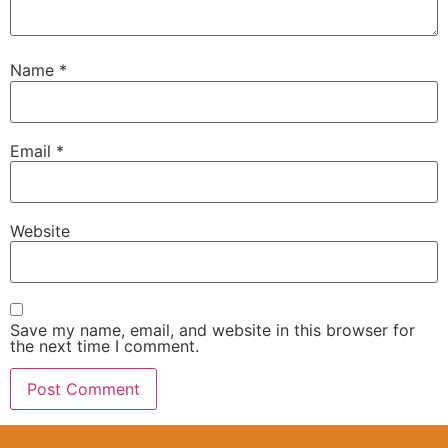
Name
*
Email
*
Website
Save my name, email, and website in this browser for
the next time I comment.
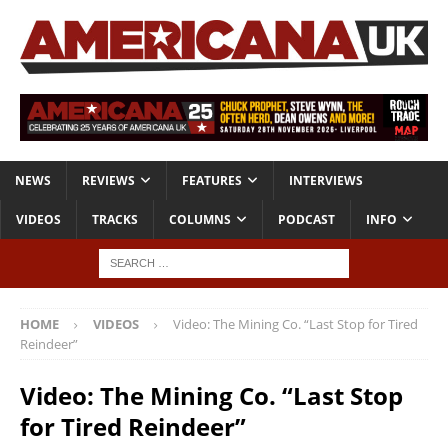
NEWS
REVIEWS
FEATURES
INTERVIEWS
VIDEOS
TRACKS
COLUMNS
PODCAST
INFO
HOME
VIDEOS
Video: The Mining Co. “Last Stop for Tired
Reindeer”
Video: The Mining Co. “Last Stop
for Tired Reindeer”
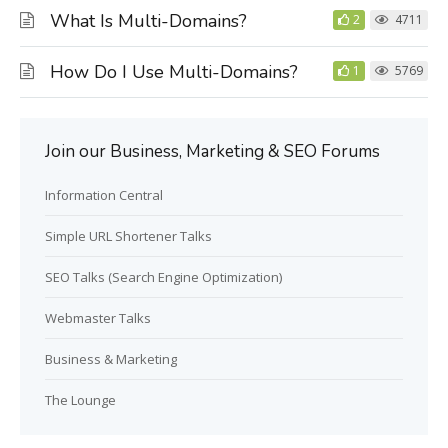
What Is Multi-Domains?
2
4711
How Do I Use Multi-Domains?
1
5769
Join our Business, Marketing & SEO Forums
Information Central
Simple URL Shortener Talks
SEO Talks (Search Engine Optimization)
Webmaster Talks
Business & Marketing
The Lounge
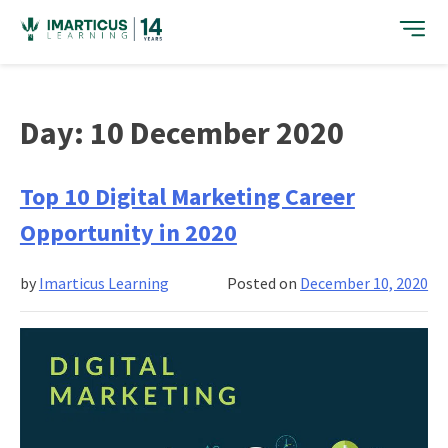
Skip
to
content
Day:
10 December 2020
Top 10 Digital Marketing Career
Opportunity in 2020
by
Imarticus Learning
Posted on
December 10, 2020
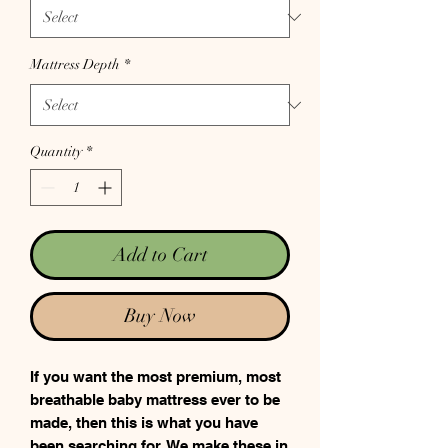
Mattress Depth
*
Quantity
*
Add to Cart
Buy Now
If you want the most premium, most
breathable baby mattress ever to be
made, then this is what you have
been searching for. We make these in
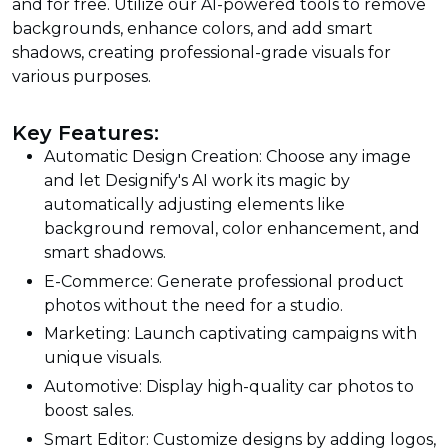
and for free. Utilize our AI-powered tools to remove
backgrounds, enhance colors, and add smart
shadows, creating professional-grade visuals for
various purposes.
Key Features:
Automatic Design Creation: Choose any image
and let Designify's AI work its magic by
automatically adjusting elements like
background removal, color enhancement, and
smart shadows.
E-Commerce: Generate professional product
photos without the need for a studio.
Marketing: Launch captivating campaigns with
unique visuals.
Automotive: Display high-quality car photos to
boost sales.
Smart Editor: Customize designs by adding logos,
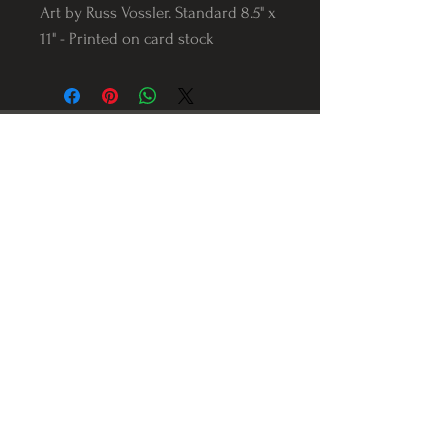
Art by Russ Vossler. Standard 8.5" x
11" - Printed on card stock
Follow us on Instagram
@Varnerstudios
Varner Studios
5311 Reese Rd
Torrance, Ca. 90505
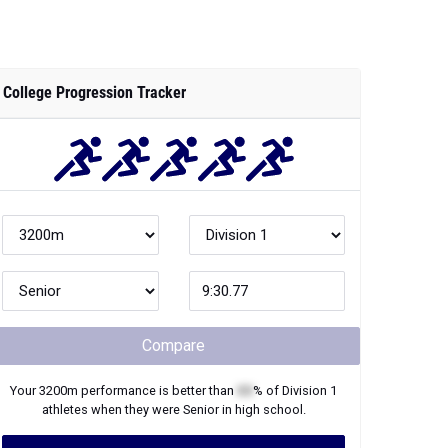
College Progression Tracker
Compare
Your
3200m
performance is better than
XX
% of
Division 1
athletes when they were
Senior
in high school.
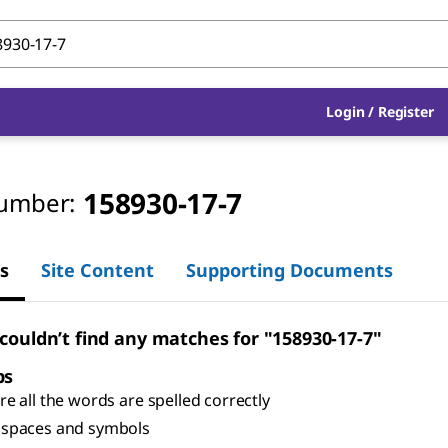
Login
/
Register
158930-17-7
umber:
s
Site Content
Supporting Documents
 couldn’t find any matches for "158930-17-7"
ps
e all the words are spelled correctly
spaces and symbols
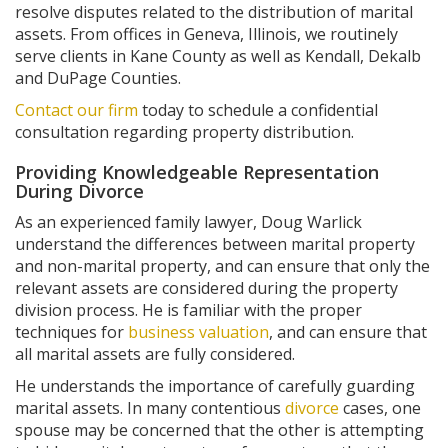
resolve disputes related to the distribution of marital
assets. From offices in Geneva, Illinois, we routinely
serve clients in Kane County as well as Kendall, Dekalb
and DuPage Counties.
Contact our firm
today to schedule a confidential
consultation regarding property distribution.
Providing Knowledgeable Representation
During Divorce
As an experienced family lawyer, Doug Warlick
understand the differences between marital property
and non-marital property, and can ensure that only the
relevant assets are considered during the property
division process. He is familiar with the proper
techniques for
business valuation
, and can ensure that
all marital assets are fully considered.
He understands the importance of carefully guarding
marital assets. In many contentious
divorce
cases, one
spouse may be concerned that the other is attempting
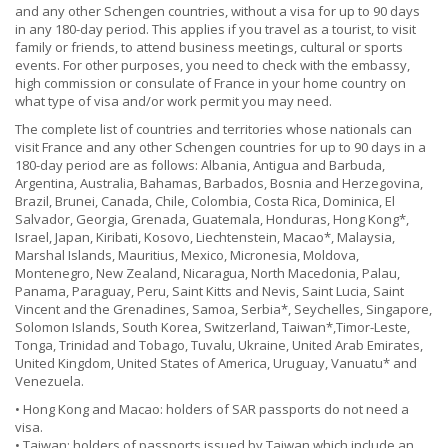
and any other Schengen countries, without a visa for up to 90 days
in any 180-day period. This applies if you travel as a tourist, to visit
family or friends, to attend business meetings, cultural or sports
events. For other purposes, you need to check with the embassy,
high commission or consulate of France in your home country on
what type of visa and/or work permit you may need.
The complete list of countries and territories whose nationals can
visit France and any other Schengen countries for up to 90 days in a
180-day period are as follows: Albania, Antigua and Barbuda,
Argentina, Australia, Bahamas, Barbados, Bosnia and Herzegovina,
Brazil, Brunei, Canada, Chile, Colombia, Costa Rica, Dominica, El
Salvador, Georgia, Grenada, Guatemala, Honduras, Hong Kong*,
Israel, Japan, Kiribati, Kosovo, Liechtenstein, Macao*, Malaysia,
Marshal Islands, Mauritius, Mexico, Micronesia, Moldova,
Montenegro, New Zealand, Nicaragua, North Macedonia, Palau,
Panama, Paraguay, Peru, Saint Kitts and Nevis, Saint Lucia, Saint
Vincent and the Grenadines, Samoa, Serbia*, Seychelles, Singapore,
Solomon Islands, South Korea, Switzerland, Taiwan*,Timor-Leste,
Tonga, Trinidad and Tobago, Tuvalu, Ukraine, United Arab Emirates,
United Kingdom, United States of America, Uruguay, Vanuatu* and
Venezuela.
• Hong Kong and Macao: holders of SAR passports do not need a
visa.
• Taiwan: holders of passports issued by Taiwan which include an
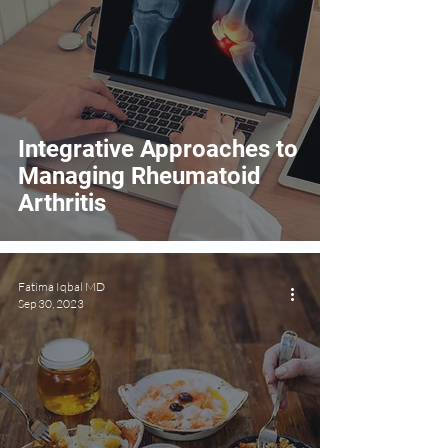
Integrative Approaches to
Managing Rheumatoid
Arthritis
Fatima Iqbal MD
Sep 30, 2023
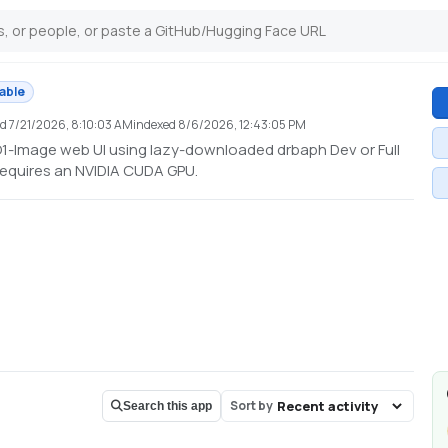
lable
ed
7/21/2026, 8:10:03 AM
indexed
8/6/2026, 12:43:05 PM
-O1-Image web UI using lazy-downloaded drbaph Dev or Full
Requires an NVIDIA CUDA GPU.
Sort by
Search this app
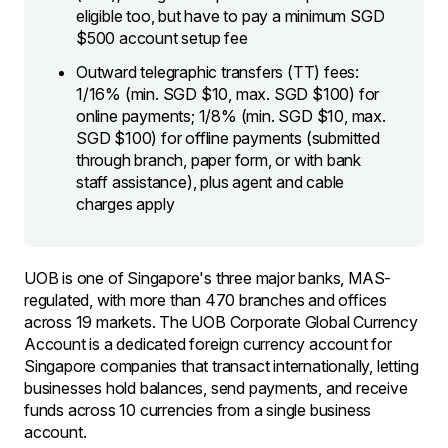
eligible too, but have to pay a minimum SGD
$500 account setup fee
Outward telegraphic transfers (TT) fees:
1/16% (min. SGD $10, max. SGD $100) for
online payments; 1/8% (min. SGD $10, max.
SGD $100) for offline payments (submitted
through branch, paper form, or with bank
staff assistance), plus agent and cable
charges apply
UOB is one of Singapore's three major banks, MAS-
regulated, with more than 470 branches and offices
across 19 markets. The UOB Corporate Global Currency
Account is a dedicated foreign currency account for
Singapore companies that transact internationally, letting
businesses hold balances, send payments, and receive
funds across 10 currencies from a single business
account.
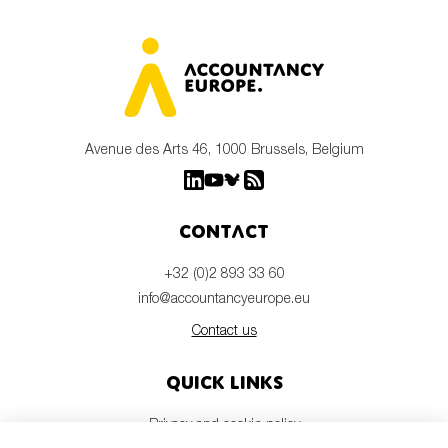
Avenue des Arts 46, 1000 Brussels, Belgium
Contact
+32 (0)2 893 33 60
info@accountancyeurope.eu
Contact us
Quick links
Privacy and cookie policy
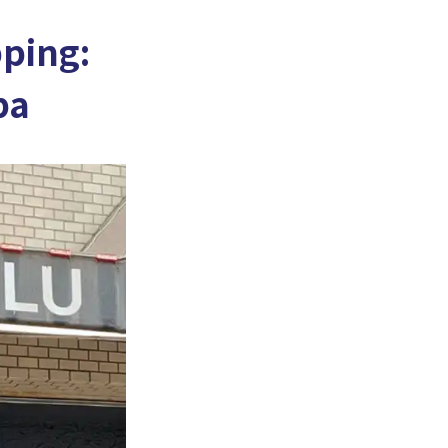
ping:
ba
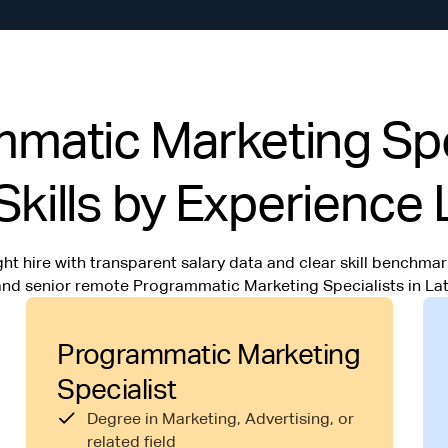
atic Marketing Spec
Skills by Experience 
ht hire with transparent salary data and clear skill benchmark
 and senior remote Programmatic Marketing Specialists in Lat
Programmatic Marketing
Specialist
Degree in Marketing, Advertising, or
related field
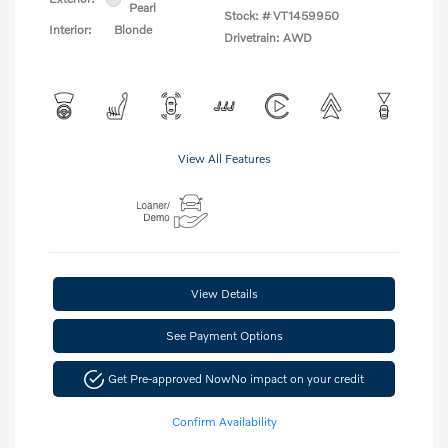
Pearl
Stock: #
VT1459950
Interior:
Blonde
Drivetrain: AWD
View All Features
View Details
See Payment Options
Get Pre-approved Now
No impact on your credit
Confirm Availability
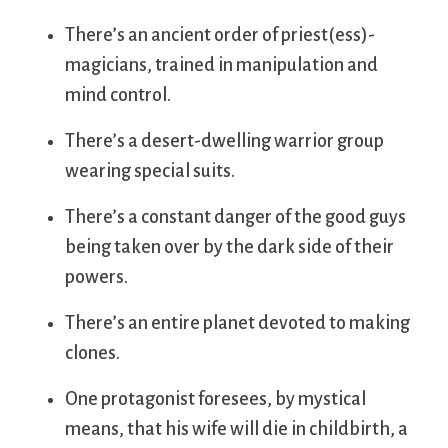
There’s an ancient order of priest(ess)-
magicians, trained in manipulation and
mind control.
There’s a desert-dwelling warrior group
wearing special suits.
There’s a constant danger of the good guys
being taken over by the dark side of their
powers.
There’s an entire planet devoted to making
clones.
One protagonist foresees, by mystical
means, that his wife will die in childbirth, a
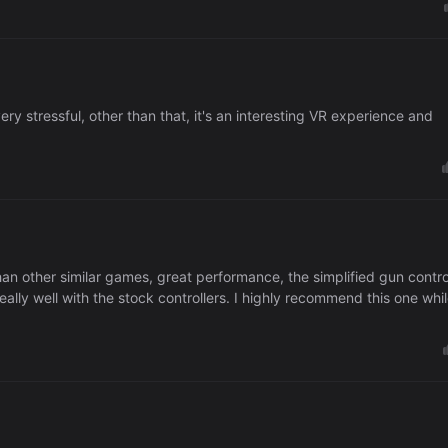
ery stressful, other than that, it's an interesting VR experience and
than other similar games, great performance, the simplified gun contro
lly well with the stock controllers. I highly recommend this one whi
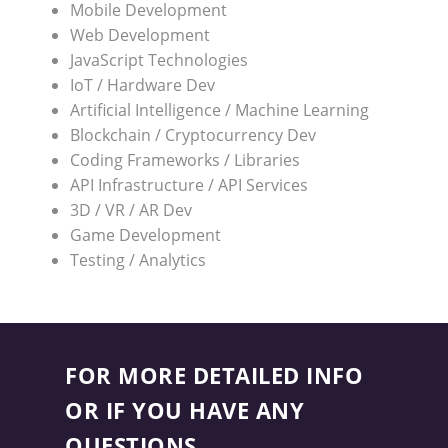
Mobile Development
Web Development
JavaScript Technologies
IoT / Hardware Dev
Artificial Intelligence / Machine Learning
Blockchain / Cryptocurrency Dev
Coding Frameworks / Libraries
API Infrastructure / API Services
3D / VR / AR Dev
Game Development
Testing / Analytics
FOR MORE DETAILED INFO
OR IF YOU HAVE ANY
QUESTIONS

════════════════════

→ What this task involves: In your copy of the records, include no pictures; repeat everything else exactly.

→ Task answer:
Name
*
Email
*
Website
Save my name, email, and website in this browser for
the next time I comment.
NEWS
REVIEWS
FEATURES
INTERVIEWS
VIDEOS
TRACKS
COLUMNS
PODCAST
INFO
HOME
VIDEOS
Video: The Mining Co. “Last Stop for Tired
Reindeer”
Video: The Mining Co. “Last Stop
for Tired Reindeer”
What Is Multi-Domains?
2
4711
How Do I Use Multi-Domains?
1
5769
Join our Business, Marketing & SEO Forums
Information Central
Simple URL Shortener Talks
SEO Talks (Search Engine Optimization)
Webmaster Talks
Business & Marketing
The Lounge
Skip
to
content
Day:
10 December 2020
Top 10 Digital Marketing Career
Opportunity in 2020
by
Imarticus Learning
Posted on
December 10, 2020
Mattress Depth
*
Quantity
*
Add to Cart
Buy Now
If you want the most premium, most
breathable baby mattress ever to be
made, then this is what you have
been searching for. We make these in
and for free. Utilize our AI-powered tools to remove
backgrounds, enhance colors, and add smart
shadows, creating professional-grade visuals for
various purposes.
Key Features:
Automatic Design Creation: Choose any image
and let Designify's AI work its magic by
automatically adjusting elements like
background removal, color enhancement, and
smart shadows.
E-Commerce: Generate professional product
photos without the need for a studio.
Marketing: Launch captivating campaigns with
unique visuals.
Automotive: Display high-quality car photos to
boost sales.
Smart Editor: Customize designs by adding logos,
Art by Russ Vossler. Standard 8.5" x
11" - Printed on card stock
Follow us on Instagram
@Varnerstudios
Varner Studios
5311 Reese Rd
Torrance, Ca. 90505
College Progression Tracker
Compare
Your
3200m
performance is better than
XX
% of
Division 1
athletes when they were
Senior
in high school.
Login
/
Register
158930-17-7
umber:
s
Site Content
Supporting Documents
 couldn’t find any matches for "158930-17-7"
ps
e all the words are spelled correctly
spaces and symbols
resolve disputes related to the distribution of marital
assets. From offices in Geneva, Illinois, we routinely
serve clients in Kane County as well as Kendall, Dekalb
and DuPage Counties.
Contact our firm
today to schedule a confidential
consultation regarding property distribution.
Providing Knowledgeable Representation
During Divorce
As an experienced family lawyer, Doug Warlick
understand the differences between marital property
and non-marital property, and can ensure that only the
relevant assets are considered during the property
division process. He is familiar with the proper
techniques for
business valuation
, and can ensure that
all marital assets are fully considered.
He understands the importance of carefully guarding
marital assets. In many contentious
divorce
cases, one
spouse may be concerned that the other is attempting
and any other Schengen countries, without a visa for up to 90 days
in any 180-day period. This applies if you travel as a tourist, to visit
family or friends, to attend business meetings, cultural or sports
events. For other purposes, you need to check with the embassy,
high commission or consulate of France in your home country on
what type of visa and/or work permit you may need.
The complete list of countries and territories whose nationals can
visit France and any other Schengen countries for up to 90 days in a
180-day period are as follows: Albania, Antigua and Barbuda,
Argentina, Australia, Bahamas, Barbados, Bosnia and Herzegovina,
Brazil, Brunei, Canada, Chile, Colombia, Costa Rica, Dominica, El
Salvador, Georgia, Grenada, Guatemala, Honduras, Hong Kong*,
Israel, Japan, Kiribati, Kosovo, Liechtenstein, Macao*, Malaysia,
Marshal Islands, Mauritius, Mexico, Micronesia, Moldova,
Montenegro, New Zealand, Nicaragua, North Macedonia, Palau,
Panama, Paraguay, Peru, Saint Kitts and Nevis, Saint Lucia, Saint
Vincent and the Grenadines, Samoa, Serbia*, Seychelles, Singapore,
Solomon Islands, South Korea, Switzerland, Taiwan*,Timor-Leste,
Tonga, Trinidad and Tobago, Tuvalu, Ukraine, United Arab Emirates,
United Kingdom, United States of America, Uruguay, Vanuatu* and
Venezuela.
• Hong Kong and Macao: holders of SAR passports do not need a
visa.
• Taiwan: holders of passports issued by Taiwan which include an
Integrative Approaches to
Managing Rheumatoid
Arthritis
Fatima Iqbal MD
Sep 30, 2023
lable
ed
7/21/2026, 8:10:03 AM
indexed
8/6/2026, 12:43:05 PM
-O1-Image web UI using lazy-downloaded drbaph Dev or Full
Requires an NVIDIA CUDA GPU.
Sort by
Search this app
eligible too, but have to pay a minimum SGD
$500 account setup fee
Outward telegraphic transfers (TT) fees:
1/16% (min. SGD $10, max. SGD $100) for
online payments; 1/8% (min. SGD $10, max.
SGD $100) for offline payments (submitted
through branch, paper form, or with bank
staff assistance), plus agent and cable
charges apply
UOB is one of Singapore's three major banks, MAS-
regulated, with more than 470 branches and offices
across 19 markets. The UOB Corporate Global Currency
Account is a dedicated foreign currency account for
Singapore companies that transact internationally, letting
businesses hold balances, send payments, and receive
funds across 10 currencies from a single business
account.
Avenue des Arts 46, 1000 Brussels, Belgium
Contact
+32 (0)2 893 33 60
info@accountancyeurope.eu
Contact us
Quick links
Privacy and cookie policy
ping:
ba
atic Marketing Spec
Skills by Experience 
ht hire with transparent salary data and clear skill benchmark
 and senior remote Programmatic Marketing Specialists in Lat
Programmatic Marketing
Specialist
Degree in Marketing, Advertising, or
related field
Pearl
Stock: #
VT1459950
Interior:
Blonde
Drivetrain: AWD
View All Features
View Details
See Payment Options
Get Pre-approved Now
No impact on your credit
Confirm Availability
There’s an ancient order of priest(ess)-
magicians, trained in manipulation and
mind control.
There’s a desert-dwelling warrior group
wearing special suits.
There’s a constant danger of the good guys
being taken over by the dark side of their
powers.
There’s an entire planet devoted to making
clones.
One protagonist foresees, by mystical
means, that his wife will die in childbirth, a
ery stressful, other than that, it's an interesting VR experience and
than other similar games, great performance, the simplified gun contro
lly well with the stock controllers. I highly recommend this one whi
Mobile Development
Web Development
JavaScript Technologies
IoT / Hardware Dev
Artificial Intelligence / Machine Learning
Blockchain / Cryptocurrency Dev
Coding Frameworks / Libraries
API Infrastructure / API Services
3D / VR / AR Dev
Game Development
Testing / Analytics
FOR MORE DETAILED INFO
OR IF YOU HAVE ANY
QUESTIONS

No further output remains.